By Carly DeFilippo
In our increasingly global food scene—where we can access ingredients as diverse as octopus, chicory and passionfruit, where our shelves are lined with cookbooks celebrating Italian, Filipino, Middle Eastern or South American cuisine—what is the value of regional cooking? It's a question that ICE Culinary Arts alum Vivian Howard and an evolving community of chefs are exploring by revisiting the flavors of their ancestors, celebrating the ingredients and dishes of regional American cuisine.
Acclaimed for both her work as chef/co-owner of Chef & The Farmer and her acclaimed PBS show A Chef's Life, Vivian was presented with a Peabody Award in 2014 and has been nominated twice for the James Beard "Best Chef Southeast" award. But beyond these honors, Vivian's cooking and storytelling are breathing new life into the culinary traditions of eastern North Carolina, inspiring a new generation of chefs to explore their own roots and celebrate the taste of home.
What were the highlights of your time in culinary school?

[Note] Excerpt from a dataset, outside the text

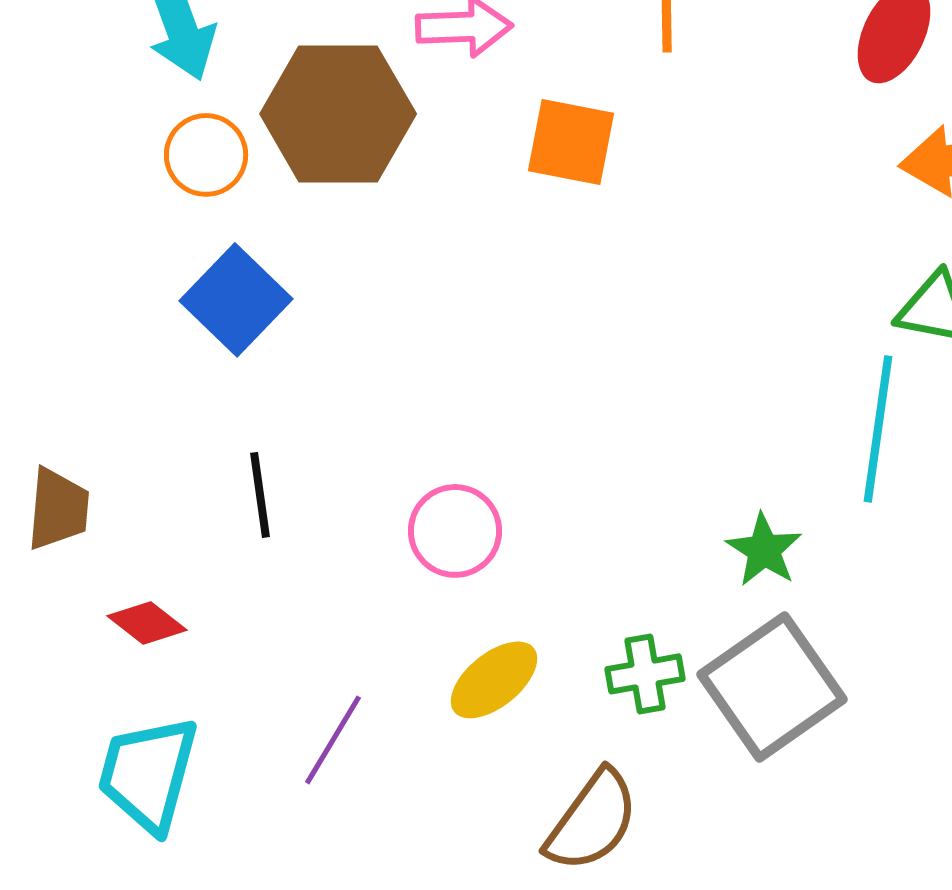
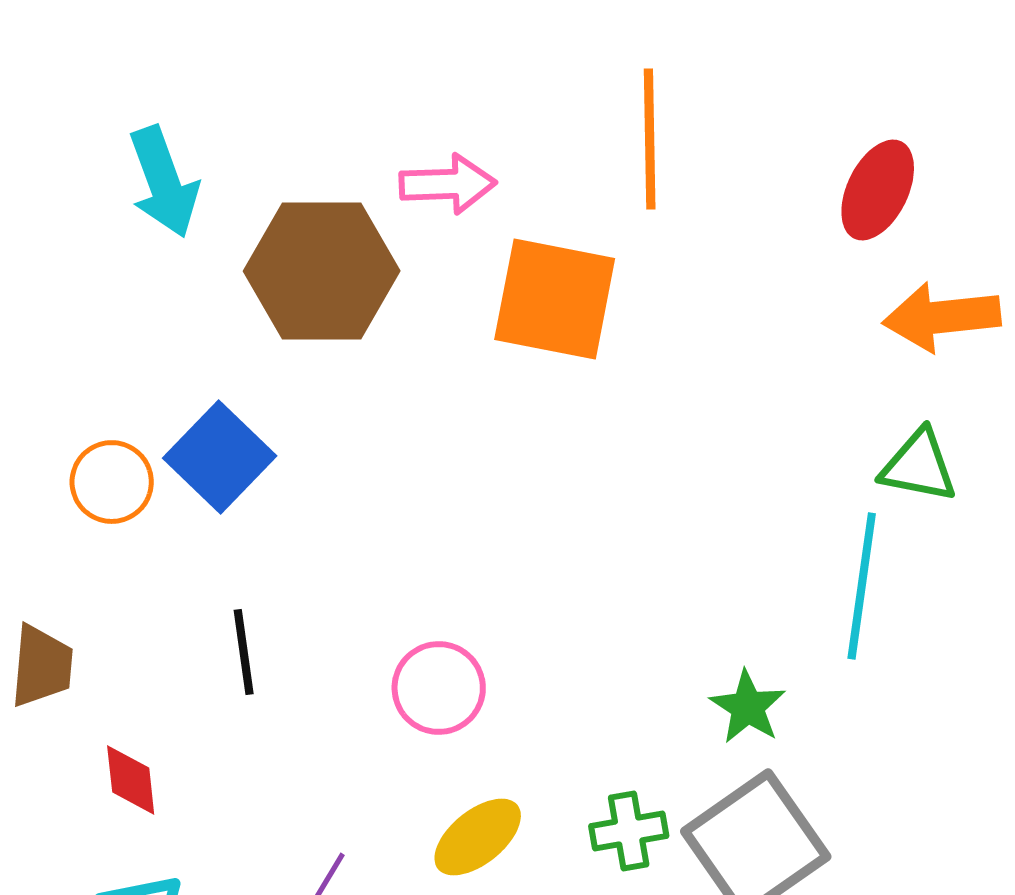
orange square: (571, 142) -> (555, 299), size x1.4
orange circle: (206, 155) -> (112, 482), moved
red diamond: (147, 623) -> (131, 780), turned 46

I liked ICE’s approach, and I felt it was a well-rounded program that would help me discover what direction I wanted to go in. My first instructor was Alex Guarnaschelli, who was such a great storyteller, a passionate teacher and—of course—a woman chef. She really set the bar for my experience. I also remember Chef Ted; he was very intimidating, but turned out to be one of my favorites—so knowledgeable, very open and just knew everything. All my teachers were great. I never popped up so easily in the morning as when I was in culinary school.